First, the husband failed to demonstrate any special circumstances entitling him to receive a disproportionate share of the marital assets: “a spouse’s additional services to the family are not considered to be services beyond normal marital duties where they are necessitated by the other spouse’s- illness.” Barry v. Barry, 511 So.2d 649, 650 (Fla. 4th DCA 1987), review denied, 523 So.2d 576 (Fla.1988); Gallagher v. Gallagher, 399 So.2d 75 (Fla. 5th DCA), appeal dismissed, 407 So.2d 1103 (Fla.1981). Second, the portion of the husband's shares in United National Bank awarded the wife were of no use to her because they could not be sold on the open market; however, the husband’s superior financial connections would enable him to borrow against the value of the shares, if he chose to do so. Thus, in effect, the value of the assets the wife received amounted to less than 38 percent of the marital assets.

Next, we find the trial court’s award of permanent periodic alimony did not improve the financial quagmire in which the property distribution placed the wife. The husband earned an average of $196,000 in the three years preceding the divorce, but was ordered to pay the wife only $18,000 per year in alimony. Even if we were to assume that the wife could obtain and maintain full-time employment as a librarian, circumstances which the record reveals are unlikely to occur, she could expect to earn less than $14,000 per year, and could not hope to attain the standard of living she enjoyed during the marriage. Pirino v. Pirino, 525 So.2d 1028 (Fla. 5th DCA 1988); Carr v. Carr, 522 So.2d 880 (Fla. 1st DCA 1988); Orr v. Orr, 458 So.2d 362 (Fla. 4th DCA 1984), review dismissed, 464 So.2d 555 (Fla.1985). The inadequate award of permanent alimony, coupled with the disproportionate division of the marital assets, caused the wife to pass from prosperity to misfortune, and constituted an abuse of discretion.
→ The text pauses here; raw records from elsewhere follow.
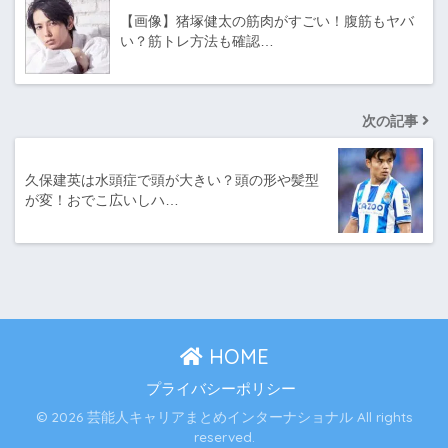
【画像】猪塚健太の筋肉がすごい！腹筋もヤバ
い？筋トレ方法も確認…
次の記事
久保建英は水頭症で頭が大きい？頭の形や髪型
が変！おでこ広いしハ…
HOME
プライバシーポリシー
© 2026 芸能人キャリアまとめインターナショナル All rights
reserved.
For these reasons, we reverse the supplemental final judgment and amended supplemental final judgment and remand the cause to the trial court for equitable distribution of the assets. To achieve that objective, the trial court is directed to award all the shares in United National Bank to the husband and to award the wife the value of the shares to be determined by the court with the aid of expert testimony. The court is directed to divide the remainder of the assets equitably, see Halberg; Carroll, and to increase the alimony award to a reasonable amount.

The wife’s remaining points lack merit.

Reversed and remanded with directions.